平日朝の時間を過ごし始めた半地下のカフェで、同じ時間を過ごす人たちの存在感がじわじわと伝わってくる。
開店してすぐのカフェに入ろうとするぼくと1番目の客を争うのは、黒いジャンパーのおじさんで、歳は70代前半か。
半地下カフェは駅から地上に上がる階段途中にあるが、黒いジャンパーのおじさんは吹き下ろす冷たい風を避けるように階段下で開店時間を待つ。おじさんの横を通って階段を上がり、毎朝開店時間ピッタリにカフェに着くぼくは大抵1番目の客で、おじさんはぼくの後ろ姿を見て2番目の客としてカフェに入ってくる。
レジで精算を済ませた後、珈琲を受け取ったぼくは、仕切られた喫煙スペースを右にみて通路を歩く。禁煙スペースに入ってすぐ左手前奥の2人掛けテーブル席の壁付けされたソファーに座る。
黒いジャンパーのおじさんは、ぼくが座るテーブル席の右横の4人掛けテーブル席に、いつもぼくと並ぶようにしてソファー側に座る。小さな背中を丸めて足を組み、何ごとかを呟きながら昨日の朝も新聞を読んでいた。

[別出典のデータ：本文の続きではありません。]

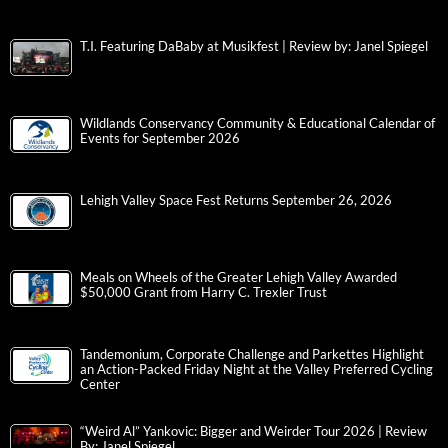
T.I. Featuring DaBaby at Musikfest | Review by: Janel Spiegel
Wildlands Conservancy Community & Educational Calendar of
Events for September 2026
Lehigh Valley Space Fest Returns September 26, 2026
Meals on Wheels of the Greater Lehigh Valley Awarded
$50,000 Grant from Harry C. Trexler Trust
Tandemonium, Corporate Challenge and Parkettes Highlight
an Action-Packed Friday Night at the Valley Preferred Cycling
Center
“Weird Al” Yankovic: Bigger and Weirder Tour 2026 | Review
By: Janel Spiegel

今朝は用事があったのか、朝起きることができなかったのか、違うカフェに向かったのか、半地下カフェに黒いジャンパーのおじさんはやって来ない。
タイピングした文字数を確認してポメラを閉じる。ぬるくなった珈琲を飲み干した角度で首のあたりが痛んだ。痛みがやや広がっている。8時を過ぎた今も、四人掛けテーブル席には誰も座らない。黒いジャンパーのおじさんはやって来なかった。